Monday, Jan. 29, 1934
Time in Reverse
FIRST LOVE AND LAST--Howard Coxe-- Harcourt, Brace ($2).
Time, measured by minutes or months, seconds or centuries, is as trickily undefinable as electricity. Author Howard Coxe's well-told tale attempts no definition but shows with ingenious clarity that one way of looking at time is backwards, over one shoulder. His story of a spinster's life begins with her death sentence, ends with the interview in her girlhood that lost her her lover. This reversal of the time sequence has a natural advantage of giving the story a marked crescendo. With his second book, Author Coxe has come a long stride forward since his first novel (Passage to the Sky). First Love and Last is a cleanly written, intelligent, first-rate job.

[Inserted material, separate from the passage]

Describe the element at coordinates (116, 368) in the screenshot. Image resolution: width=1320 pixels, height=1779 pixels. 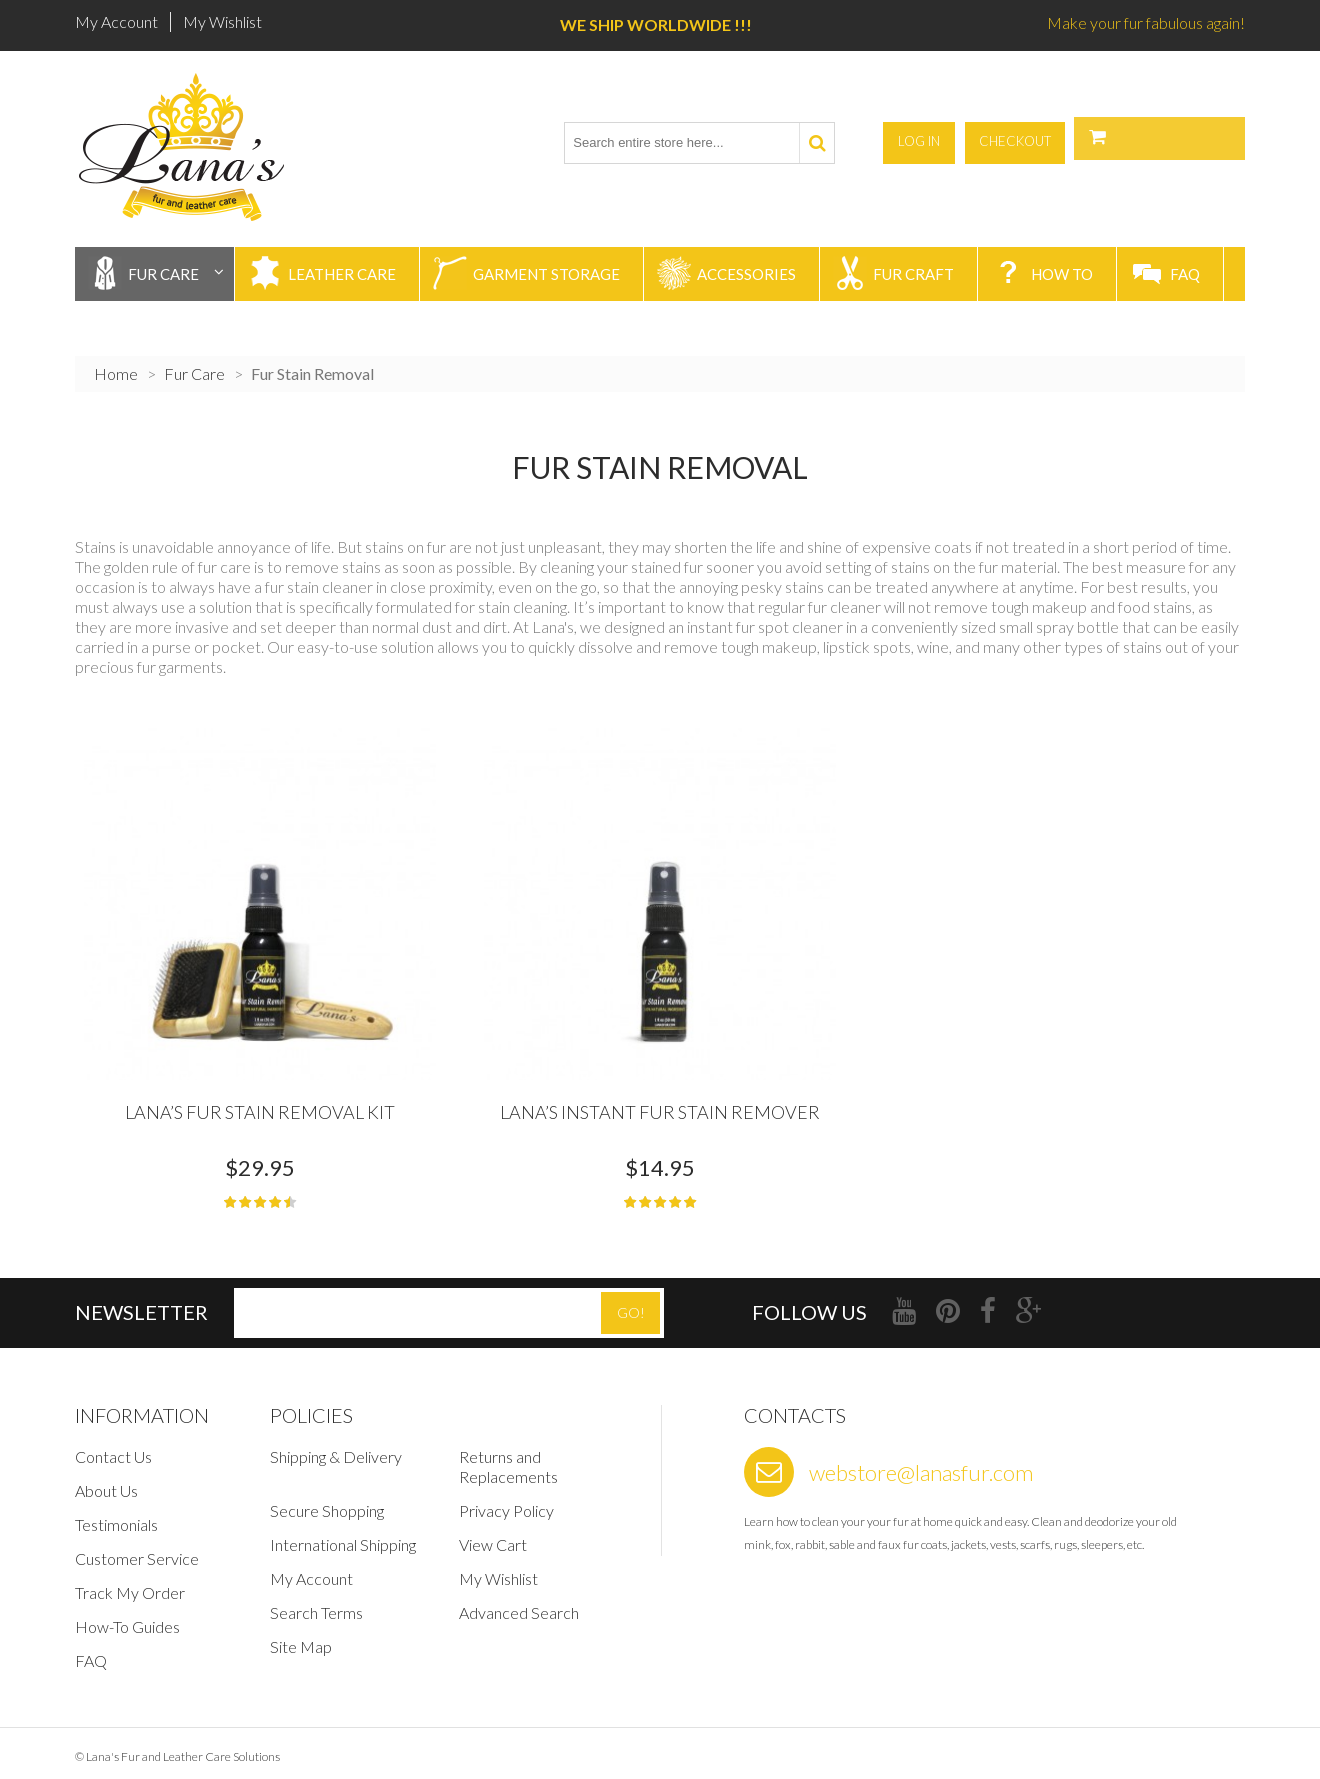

In 1931 old Miss Sara is a noted character, the Lady Bountiful of the New England town of Sparta. But the things she has lived for--the family name, her brother, her father, the man she used to love--have failed her. She will be sorry to die but not unready. In 1930 the last of her idols falls. From his cheap French widow Sara hears the truth about her beloved brother: he was a wastrel who died a drunkard's death. In 1929 she sees for the last time the fiance who jilted her but with whom she has always been in love. A onetime ambassador now, a rich man of the world, he breaks another idol when he tells her why and how he left her. In 1925 her father finally dies, a driveling idiot. But up to the very end Sara will not admit to anyone but herself that her father was not a great man, a worthy statesman, a good husband, a beloved father. Before that she has ample proof that all is not well in her family. Her sister Charlotte runs off with a ham actor. Rumors of her father's impending ruin drive Sara to a shocking interview with his mistress. Again & again the faithful Paul offers himself as a second-best husband, but Sara will not have him even after he is a widower. In spite of his unexplained departure and long silence, in spite of the series of anonymous letters telling what kind of man he is, she still believes in her beloved Lucius, whom she sends away angry after a lover's quarrel, one moonlit night in 1894.